Liegen Erkenntnisse zu Unfällen oder Verstößen vor, bei denen Kraftfahrzeuge Rad- oder E-Scooter-Fahrende mit zu geringem Seitenabstand überholten? Wie häufig wurde ein solcher Verstoß geahndet?

Im Stadtgebiet von Rottweil wurden keine Unfälle aufgrund eines zu geringen Seitenabstands beim Überholen gemeldet.

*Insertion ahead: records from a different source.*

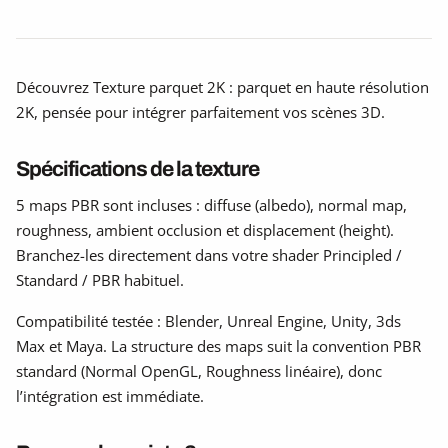
Découvrez Texture parquet 2K : parquet en haute résolution
2K, pensée pour intégrer parfaitement vos scènes 3D.
Spécifications de la texture
5 maps PBR sont incluses : diffuse (albedo), normal map,
roughness, ambient occlusion et displacement (height).
Branchez-les directement dans votre shader Principled /
Standard / PBR habituel.
Compatibilité testée : Blender, Unreal Engine, Unity, 3ds
Max et Maya. La structure des maps suit la convention PBR
standard (Normal OpenGL, Roughness linéaire), donc
l’intégration est immédiate.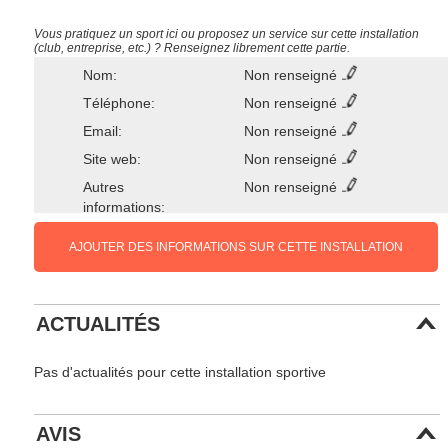
Vous pratiquez un sport ici ou proposez un service sur cette installation
(club, entreprise, etc.) ? Renseignez librement cette partie.
Nom:
Non renseigné
Téléphone:
Non renseigné
Email:
Non renseigné
Site web:
Non renseigné
Autres
Non renseigné
informations:
AJOUTER DES INFORMATIONS SUR CETTE INSTALLATION
ACTUALITÉS
Pas d'actualités pour cette installation sportive
AVIS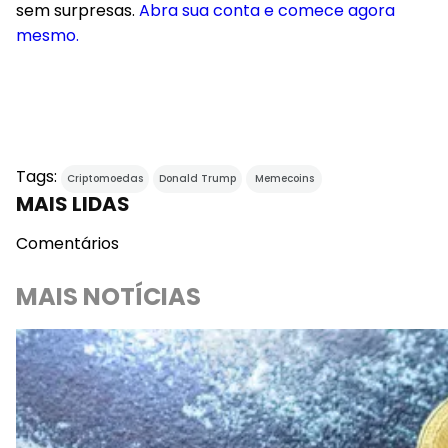
sem surpresas.
Abra sua conta e comece agora
mesmo.
Tags:
Criptomoedas
Donald Trump
Memecoins
MAIS LIDAS
Comentários
MAIS NOTÍCIAS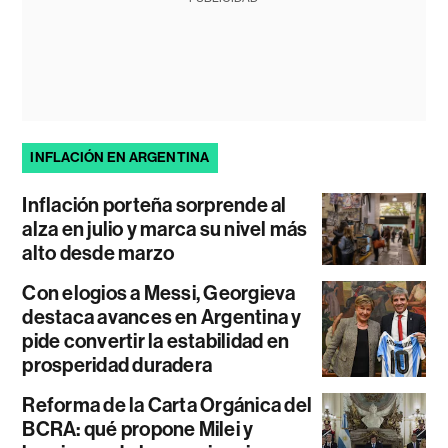
INFLACIÓN EN ARGENTINA
Inflación porteña sorprende al
alza en julio y marca su nivel más
alto desde marzo
Con elogios a Messi, Georgieva
destaca avances en Argentina y
pide convertir la estabilidad en
prosperidad duradera
Reforma de la Carta Orgánica del
BCRA: qué propone Milei y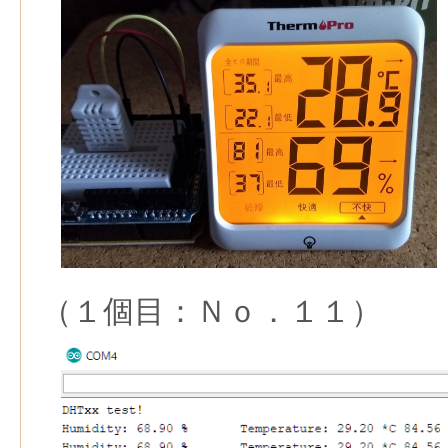
（１個目：Ｎｏ．１１）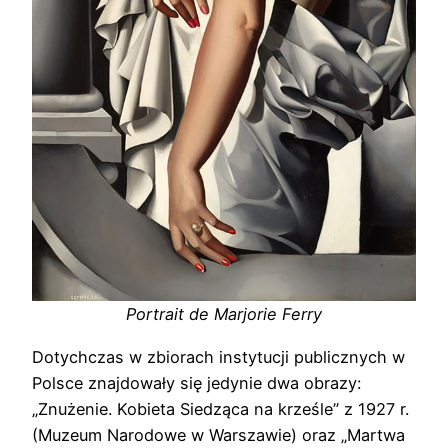
Portrait de Marjorie Ferry
Dotychczas w zbiorach instytucji publicznych w
Polsce znajdowały się jedynie dwa obrazy:
„Znużenie. Kobieta Siedząca na krześle” z 1927 r.
(Muzeum Narodowe w Warszawie) oraz „Martwa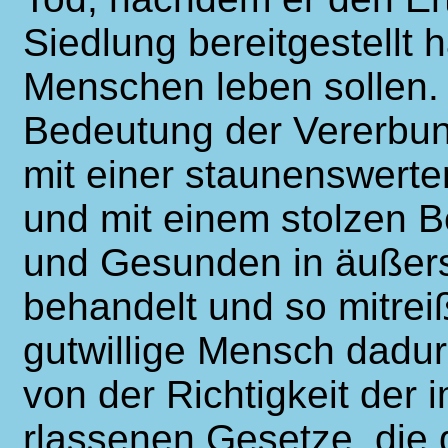
Siedlung bereitgestellt 
Menschen leben sollen. 
Bedeutung der Vererbun
mit einer staunenswerte
und mit einem stolzen 
und Gesunden in äußerst
behandelt und so mitrei
gutwillige Mensch dadu
von der Richtigkeit der
rlassenen Gesetze, die 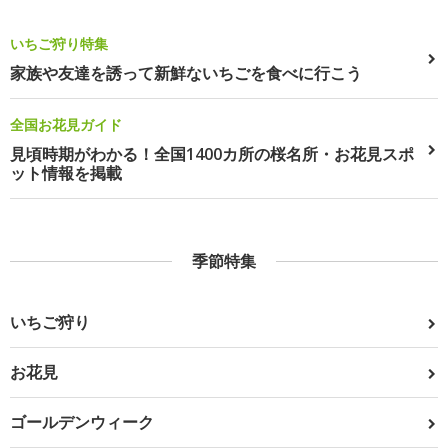
いちご狩り特集
家族や友達を誘って新鮮ないちごを食べに行こう
全国お花見ガイド
見頃時期がわかる！全国1400カ所の桜名所・お花見スポ
ット情報を掲載
季節特集
いちご狩り
お花見
ゴールデンウィーク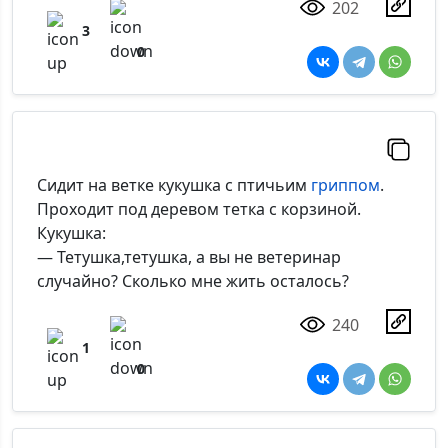
202
3
0
Сидит на ветке кукушка с птичьим
гриппом
.
Проходит под деревом тетка с корзиной.
Кукушка:
— Тетушка,тетушка, а вы не ветеринар
случайно? Сколько мне жить осталось?
240
1
0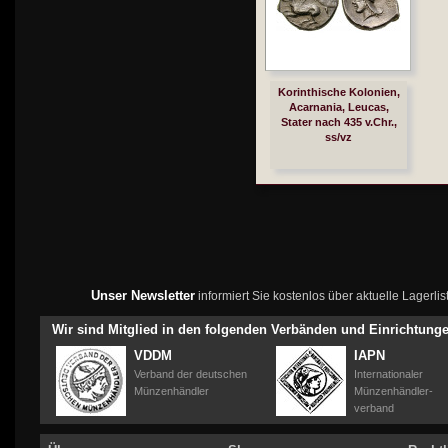
Korinthische Kolonien,
Acarnania, Leucas,
Stater nach 435 v.Chr.,
ss/vz
Unser Newsletter
informiert Sie kostenlos über aktuelle Lagerl
Wir sind Mitglied in den folgenden Verbänden und Einrichtung
VDDM
IAPN
Verband der deutschen
Internationaler
Münzenhändler
Münzenhändler-
verband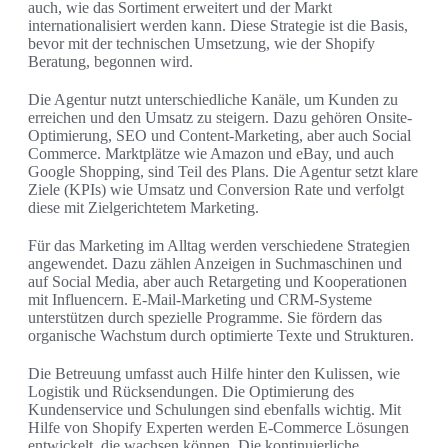
auch, wie das Sortiment erweitert und der Markt
internationalisiert werden kann. Diese Strategie ist die Basis,
bevor mit der technischen Umsetzung, wie der Shopify
Beratung, begonnen wird.
Die Agentur nutzt unterschiedliche Kanäle, um Kunden zu
erreichen und den Umsatz zu steigern. Dazu gehören Onsite-
Optimierung, SEO und Content-Marketing, aber auch Social
Commerce. Marktplätze wie Amazon und eBay, und auch
Google Shopping, sind Teil des Plans. Die Agentur setzt klare
Ziele (KPIs) wie Umsatz und Conversion Rate und verfolgt
diese mit Zielgerichtetem Marketing.
Für das Marketing im Alltag werden verschiedene Strategien
angewendet. Dazu zählen Anzeigen in Suchmaschinen und
auf Social Media, aber auch Retargeting und Kooperationen
mit Influencern. E-Mail-Marketing und CRM-Systeme
unterstützen durch spezielle Programme. Sie fördern das
organische Wachstum durch optimierte Texte und Strukturen.
Die Betreuung umfasst auch Hilfe hinter den Kulissen, wie
Logistik und Rücksendungen. Die Optimierung des
Kundenservice und Schulungen sind ebenfalls wichtig. Mit
Hilfe von Shopify Experten werden E-Commerce Lösungen
entwickelt, die wachsen können. Die kontinuierliche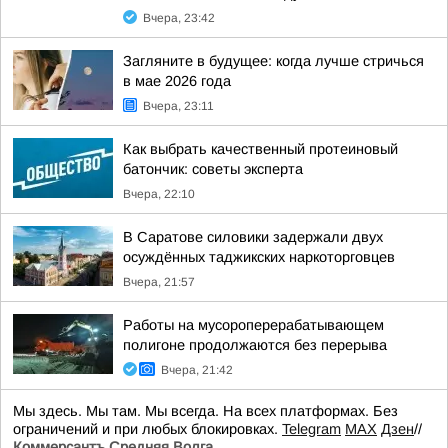
Вчера, 23:42
Загляните в будущее: когда лучше стричься
в мае 2026 года
Вчера, 23:11
Как выбрать качественный протеиновый
батончик: советы эксперта
Вчера, 22:10
В Саратове силовики задержали двух
осуждённых таджикских наркоторговцев
Вчера, 21:57
Работы на мусороперерабатывающем
полигоне продолжаются без перерыва
Вчера, 21:42
Мы здесь. Мы там. Мы всегда. На всех платформах. Без
ограничений и при любых блокировках.
Telegram
MAX
Дзен
//
Коммерсантъ Средняя Волга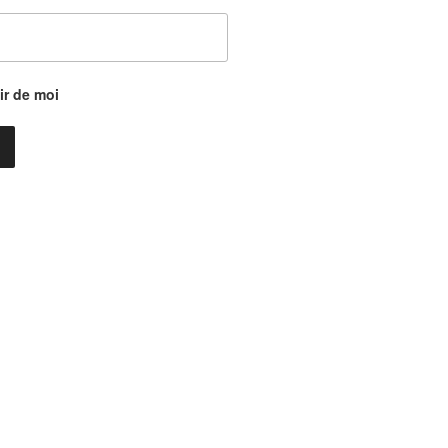
r de moi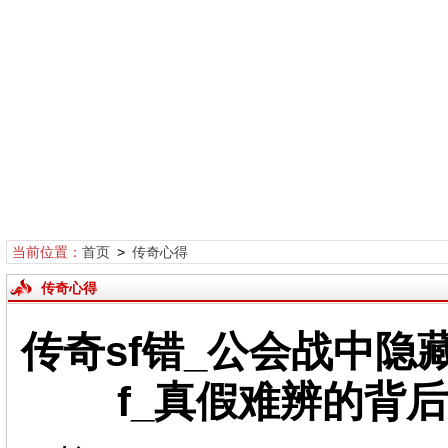
当前位置：
首页
>
传奇心得
传奇心得
传奇sf错_公会战中隐
f_真假难辨的背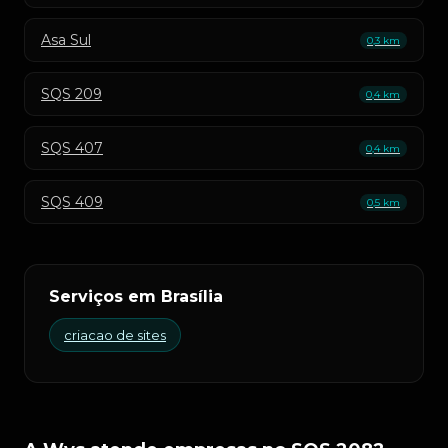
Asa Sul
0,3 km
SQS 209
0,4 km
SQS 407
0,4 km
SQS 409
0,5 km
Serviços em Brasília
criacao de sites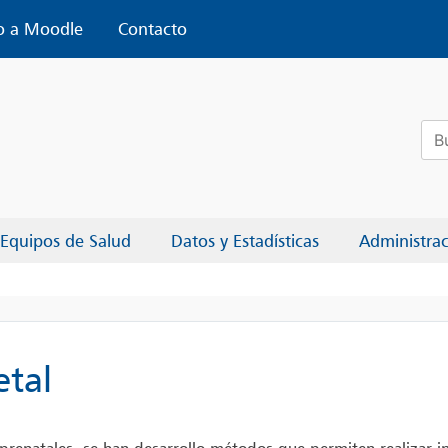
o a Moodle
Contacto
Bus
Equipos de Salud
Datos y Estadísticas
Administra
etal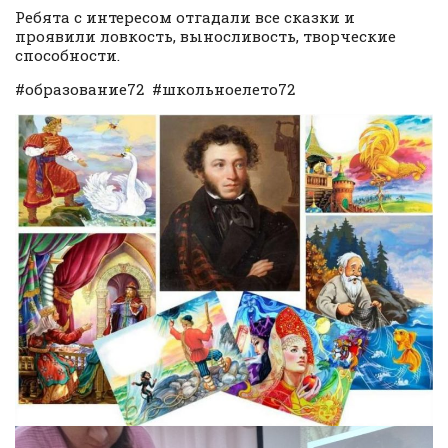
Ребята с интересом отгадали все сказки и
проявили ловкость, выносливость, творческие
способности.
#образование72 #школьноелето72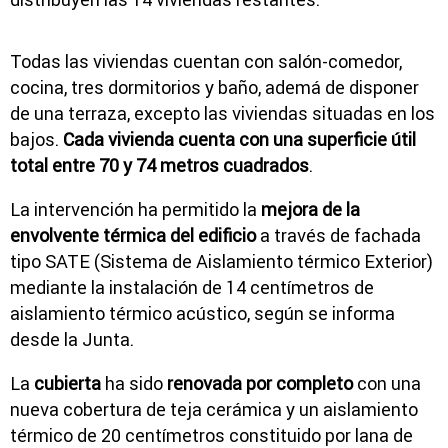
Todas las viviendas cuentan con salón-comedor,
cocina, tres dormitorios y baño, ademá de disponer
de una terraza, excepto las viviendas situadas en los
bajos.
Cada vivienda cuenta con una superficie útil
total entre 70 y 74 metros cuadrados
.
La intervención ha permitido la
mejora de la
envolvente térmica del edificio
a través de fachada
tipo SATE (Sistema de Aislamiento térmico Exterior)
mediante la instalación de 14 centímetros de
aislamiento térmico acústico, según se informa
desde la Junta.
La
cubierta
ha sido
renovada por completo
con una
nueva cobertura de teja cerámica y un aislamiento
térmico de 20 centímetros constituido por lana de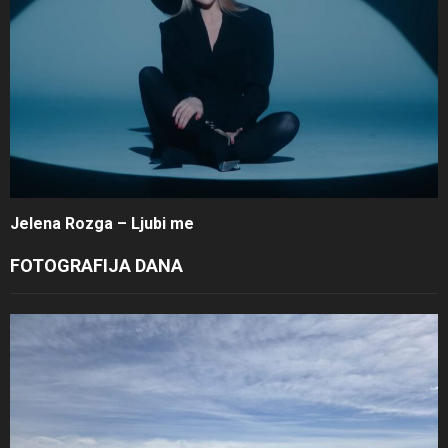
Jelena Rozga – Ljubi me
FOTOGRAFIJA DANA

Da es sich bei den Verstößen um eine geringfügige Ordnungswidrigkeit handelt, welche durch eine sogenannte Verwarnung geahndet wird, gibt es keine statistische Erfassung.

Gibt es in Rottweil bekannte räumliche Schwerpunkte für Konflikte zwischen Fußgängern, Radfahrern, E-Scootern und Kraftfahrzeugen?

Konkrete räumliche Schwerpunkte für Konflikte zwischen Fußgängern, Radfahrern, E-Scootern und Kraftfahrzeugen sind uns nicht bekannt. Grundsätzlich kommt es dort zu Konflikten, wo sich mehrere Verkehrsteilnehmer mit unterschiedlichen Verkehrsmitteln den Verkehrsraum teilen müssen. Dies dürfte natürlich insbesondere im Innenstadtbereich der Fall sein.

Welche Möglichkeiten haben Bürgerinnen und Bürger, solche Verstöße zu melden? Sind Fotos oder Videos erforderlich, und welche Angaben werden für eine erfolgversprechende Anzeige benötigt?

Bürgerinnen und Bürger, welche entsprechende Beobachtungen entgegen den oben genannten Regeln machen bzw. sich durch E-Scooter bedrängt oder gefährdet fühlen, können sich jederzeit an das Polizeirevier Rottweil unter Tel. 0741 4770 wenden. Eventuell festgestellte Ordnungswidrigkeiten oder Straftaten verfolgen wir konsequent.

Rät die Polizei davon ab, zur Beweissicherung gefährliche Situationen zu schaffen, Personen zu verfolgen oder während der Fahrt zu fotografieren?

Wir raten grundsätzlich davon ab, selbst gefährliche Situationen zu schaffen, um E-Scooter-Fahrer zu verfolgen oder gar anzuhalten. Um einen konkreten Verkehrsverstoß zu dokumentieren, kann es zulässig sein, ein Foto der Situation zu erstellen und der Polizei zweckgebunden als Beweismittel zu übergeben. Dies ist jedoch an enge Voraussetzungen geknüpft, was z. B. Unbeteiligte betrifft. Eine anschließende Verbreitung bzw. Veröffentlichung des Bildes ist ebenfalls nicht erlaubt.

Sind gemeinsam mit der Stadt Rottweil weitere Kontrollen oder Präventionsmaßnahmen geplant?

Bislang plant das Polizeirevier Rottweil keine weiteren Kontrollen oder Präventionsmaßnahmen mit der Stadt Rottweil.

Die Antworten stammen aus der Pressestelle des Polizeipräsidiums Konstanz (Stabsstelle Öffentlichkeitsarbeit).